Angst und Erregtheit
Im Netz kursieren immer wieder Zitate, man möge den Anfängen
wehren und diese Zitate stehen dann je nach Algorithmus neben
ausländerfeindlicher Hetze, und wenn man Pech hat, hetzen die „Guten“ im Stil
der „Bösen“ gegen, jene, die dafür gehalten werden. So wie eben die „Bösen“
gegen die Guten, weil man so sehr erregt ist oder „gereizt“, wie es Bernhard
Pörksen in seinem viel besprochenen Buch nennt, Erregung gefällt mir da als
Begriff besser, weil dieses Wort näher zur Sphäre der Sexualität führt, und all
die Erregtheit, die blinde Furcht - sie beruhen möglicherweise auf permanenter
Anspannung ohne Entspannung.
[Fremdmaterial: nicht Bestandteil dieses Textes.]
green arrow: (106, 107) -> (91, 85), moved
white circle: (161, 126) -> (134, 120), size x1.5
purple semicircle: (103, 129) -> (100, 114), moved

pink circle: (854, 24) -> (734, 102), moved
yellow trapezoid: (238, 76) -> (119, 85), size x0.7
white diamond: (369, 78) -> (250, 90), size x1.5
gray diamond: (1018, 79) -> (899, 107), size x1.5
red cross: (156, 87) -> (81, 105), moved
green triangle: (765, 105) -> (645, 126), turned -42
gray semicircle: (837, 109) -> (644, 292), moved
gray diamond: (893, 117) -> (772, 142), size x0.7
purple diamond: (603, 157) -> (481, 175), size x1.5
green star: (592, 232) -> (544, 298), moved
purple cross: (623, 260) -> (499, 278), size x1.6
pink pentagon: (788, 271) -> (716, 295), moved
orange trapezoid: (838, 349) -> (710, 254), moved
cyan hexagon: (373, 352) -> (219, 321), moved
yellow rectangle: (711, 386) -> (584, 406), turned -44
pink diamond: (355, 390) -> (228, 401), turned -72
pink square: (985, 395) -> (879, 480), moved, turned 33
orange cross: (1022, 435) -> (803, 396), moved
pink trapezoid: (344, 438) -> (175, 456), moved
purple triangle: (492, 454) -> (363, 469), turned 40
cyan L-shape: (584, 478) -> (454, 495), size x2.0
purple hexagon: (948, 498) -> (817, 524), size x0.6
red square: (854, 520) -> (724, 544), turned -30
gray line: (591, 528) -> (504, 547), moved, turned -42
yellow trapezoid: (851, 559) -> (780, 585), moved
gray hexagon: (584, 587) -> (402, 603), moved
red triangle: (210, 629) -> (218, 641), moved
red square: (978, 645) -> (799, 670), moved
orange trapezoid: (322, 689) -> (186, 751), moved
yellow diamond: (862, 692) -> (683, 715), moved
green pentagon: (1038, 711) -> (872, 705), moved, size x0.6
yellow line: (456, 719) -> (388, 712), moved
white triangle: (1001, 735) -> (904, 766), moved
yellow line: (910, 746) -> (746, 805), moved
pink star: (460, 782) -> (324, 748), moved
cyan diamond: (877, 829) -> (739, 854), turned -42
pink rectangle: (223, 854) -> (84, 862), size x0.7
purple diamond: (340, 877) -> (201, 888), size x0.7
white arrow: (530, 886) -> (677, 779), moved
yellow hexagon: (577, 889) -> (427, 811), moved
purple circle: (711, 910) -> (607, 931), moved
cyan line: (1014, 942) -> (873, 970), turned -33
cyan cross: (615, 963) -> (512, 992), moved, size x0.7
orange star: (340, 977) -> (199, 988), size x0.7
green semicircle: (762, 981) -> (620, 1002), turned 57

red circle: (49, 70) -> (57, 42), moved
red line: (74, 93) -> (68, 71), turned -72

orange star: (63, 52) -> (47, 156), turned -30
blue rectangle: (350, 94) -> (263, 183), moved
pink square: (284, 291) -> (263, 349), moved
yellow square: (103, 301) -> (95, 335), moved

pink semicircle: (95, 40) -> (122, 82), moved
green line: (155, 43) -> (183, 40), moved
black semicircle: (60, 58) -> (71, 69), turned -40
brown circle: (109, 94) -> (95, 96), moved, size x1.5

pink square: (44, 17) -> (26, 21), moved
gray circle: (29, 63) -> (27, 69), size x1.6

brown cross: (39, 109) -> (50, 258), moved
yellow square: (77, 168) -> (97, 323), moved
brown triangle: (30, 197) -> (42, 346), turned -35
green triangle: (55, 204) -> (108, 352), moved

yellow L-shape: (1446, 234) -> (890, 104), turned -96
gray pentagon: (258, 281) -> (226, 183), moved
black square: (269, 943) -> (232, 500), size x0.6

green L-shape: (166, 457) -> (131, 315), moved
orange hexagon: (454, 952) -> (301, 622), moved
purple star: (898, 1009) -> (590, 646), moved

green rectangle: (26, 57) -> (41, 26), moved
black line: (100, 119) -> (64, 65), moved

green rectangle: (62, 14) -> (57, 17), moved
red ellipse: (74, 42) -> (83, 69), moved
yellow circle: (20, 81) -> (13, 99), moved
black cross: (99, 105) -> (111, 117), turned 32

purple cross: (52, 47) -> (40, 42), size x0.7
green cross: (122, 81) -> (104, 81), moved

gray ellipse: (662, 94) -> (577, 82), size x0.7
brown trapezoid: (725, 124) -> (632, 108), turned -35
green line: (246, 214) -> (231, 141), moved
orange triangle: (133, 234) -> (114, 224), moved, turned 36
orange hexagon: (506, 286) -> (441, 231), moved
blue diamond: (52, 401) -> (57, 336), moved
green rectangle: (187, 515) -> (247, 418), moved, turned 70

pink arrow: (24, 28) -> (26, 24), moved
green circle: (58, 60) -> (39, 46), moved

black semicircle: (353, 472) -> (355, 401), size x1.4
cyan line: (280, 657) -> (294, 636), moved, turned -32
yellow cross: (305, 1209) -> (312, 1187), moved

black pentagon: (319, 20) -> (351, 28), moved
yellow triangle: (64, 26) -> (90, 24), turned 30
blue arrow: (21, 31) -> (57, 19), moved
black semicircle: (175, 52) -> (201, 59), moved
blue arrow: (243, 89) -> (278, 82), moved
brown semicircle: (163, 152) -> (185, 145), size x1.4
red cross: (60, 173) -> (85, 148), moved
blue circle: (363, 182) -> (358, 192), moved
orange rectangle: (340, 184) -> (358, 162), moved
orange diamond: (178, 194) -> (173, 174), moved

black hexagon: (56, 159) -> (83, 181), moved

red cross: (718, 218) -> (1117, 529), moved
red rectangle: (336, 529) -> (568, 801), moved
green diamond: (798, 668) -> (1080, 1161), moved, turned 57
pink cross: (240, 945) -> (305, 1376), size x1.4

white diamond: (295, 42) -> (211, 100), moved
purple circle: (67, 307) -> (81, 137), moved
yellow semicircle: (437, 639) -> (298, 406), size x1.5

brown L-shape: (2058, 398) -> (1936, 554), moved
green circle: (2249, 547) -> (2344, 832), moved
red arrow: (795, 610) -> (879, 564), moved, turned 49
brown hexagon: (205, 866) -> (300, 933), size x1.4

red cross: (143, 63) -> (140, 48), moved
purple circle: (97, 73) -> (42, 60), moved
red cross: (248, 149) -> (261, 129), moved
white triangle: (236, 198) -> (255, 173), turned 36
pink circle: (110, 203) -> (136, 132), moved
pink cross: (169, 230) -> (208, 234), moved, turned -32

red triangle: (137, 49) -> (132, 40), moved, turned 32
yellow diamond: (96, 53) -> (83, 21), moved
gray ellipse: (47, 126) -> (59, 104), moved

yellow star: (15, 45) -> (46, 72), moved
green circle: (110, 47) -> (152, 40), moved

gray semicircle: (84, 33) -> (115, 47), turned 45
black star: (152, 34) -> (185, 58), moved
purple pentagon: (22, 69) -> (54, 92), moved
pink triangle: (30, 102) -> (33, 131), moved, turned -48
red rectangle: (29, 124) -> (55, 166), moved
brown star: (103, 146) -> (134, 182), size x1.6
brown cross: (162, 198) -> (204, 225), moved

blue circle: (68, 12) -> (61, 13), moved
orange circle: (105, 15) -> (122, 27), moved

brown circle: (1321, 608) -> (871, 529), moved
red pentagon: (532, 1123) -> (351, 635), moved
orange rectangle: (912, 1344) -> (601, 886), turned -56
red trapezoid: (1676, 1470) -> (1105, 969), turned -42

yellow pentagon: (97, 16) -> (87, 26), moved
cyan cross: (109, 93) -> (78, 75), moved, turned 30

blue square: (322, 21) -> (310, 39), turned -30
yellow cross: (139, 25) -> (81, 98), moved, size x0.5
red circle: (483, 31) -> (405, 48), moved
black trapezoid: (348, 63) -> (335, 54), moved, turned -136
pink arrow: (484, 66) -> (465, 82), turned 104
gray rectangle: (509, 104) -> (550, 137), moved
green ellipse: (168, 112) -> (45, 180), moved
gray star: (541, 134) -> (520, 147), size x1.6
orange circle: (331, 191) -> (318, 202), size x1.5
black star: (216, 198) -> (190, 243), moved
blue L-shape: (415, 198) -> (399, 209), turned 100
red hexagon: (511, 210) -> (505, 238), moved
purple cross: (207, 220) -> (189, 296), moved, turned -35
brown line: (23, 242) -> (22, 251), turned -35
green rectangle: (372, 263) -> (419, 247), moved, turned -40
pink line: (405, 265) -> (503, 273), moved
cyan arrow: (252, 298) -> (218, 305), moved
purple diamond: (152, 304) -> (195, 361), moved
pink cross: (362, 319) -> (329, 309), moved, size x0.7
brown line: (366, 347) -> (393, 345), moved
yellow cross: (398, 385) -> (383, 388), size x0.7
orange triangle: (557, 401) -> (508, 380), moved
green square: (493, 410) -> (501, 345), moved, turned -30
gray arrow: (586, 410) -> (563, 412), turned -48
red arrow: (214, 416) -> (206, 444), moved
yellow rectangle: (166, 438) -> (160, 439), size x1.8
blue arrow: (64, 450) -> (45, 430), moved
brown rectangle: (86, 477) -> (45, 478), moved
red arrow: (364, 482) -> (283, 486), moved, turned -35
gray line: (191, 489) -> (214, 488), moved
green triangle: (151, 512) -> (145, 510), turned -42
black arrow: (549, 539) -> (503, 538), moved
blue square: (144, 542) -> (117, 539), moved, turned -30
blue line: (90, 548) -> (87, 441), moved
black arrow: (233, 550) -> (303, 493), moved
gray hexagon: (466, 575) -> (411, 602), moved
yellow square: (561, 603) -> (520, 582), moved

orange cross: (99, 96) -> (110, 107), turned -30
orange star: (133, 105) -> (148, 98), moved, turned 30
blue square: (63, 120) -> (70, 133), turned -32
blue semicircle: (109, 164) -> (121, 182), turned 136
Der Boulevard dreht die Schraube jeden Tag weiter,
die geliebte Fußballmannschaft gewinnt nicht, und das grundsätzliche Bedürfnis
nach Nähe und Liebe und Geborgenheit war vielleicht nicht einmal in der
Kindheit. Alle die mit einem zu tun haben fühlen sich überfordert: die Eltern,
die Kindergartenpädagoginnen (sie dürfen ja nicht mehr KindergärtnerInnen
heißen), die LehrerInnen – auf dem Jagd nach dem Schutz des Selbst zerschellen
sie an den eigenen Schutzmauern, die zu ihrer Sicherheit aufgebaut wurden:
Noten müssen belegt werden können, sonst verliert man vielleicht einen Prozess,
Patientenaufklärungsgespräche müssen protokolliert werden, damit man Versagen
verneinen kann, Bäume müssen umgeschnitten werden,
damit sie nicht umfallen können, und dadurch Haftungsfragen laut werden.
Blöd eigentlich, dass Hiob keinen Prozess geführt hat, als
ihm sein Unglück zu viel geworden war.
PS: habe die ersten drei Sätze absichtlich nicht
weitergeführt. Der Profil Artikel über Lilly ist übrigens nicht mehr auf der
Homepage des Mediums, das Wetter ist fast immer so, dass irgendwer jammern
kann, und der Weg nach Brüssel mag holprig sein. Statt Gereiztheit empfiehlt
sich übrigens Opposition, aber nicht mit dem Bi-Händer.